#### Exercise input:
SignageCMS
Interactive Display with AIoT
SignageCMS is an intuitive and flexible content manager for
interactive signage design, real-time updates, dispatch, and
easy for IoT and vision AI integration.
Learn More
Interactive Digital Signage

#### Task item:
For every line in the listing above that contains "SignageCMS", copy that line.

#### Result below:
SignageCMS
SignageCMS is an intuitive and flexible content manager for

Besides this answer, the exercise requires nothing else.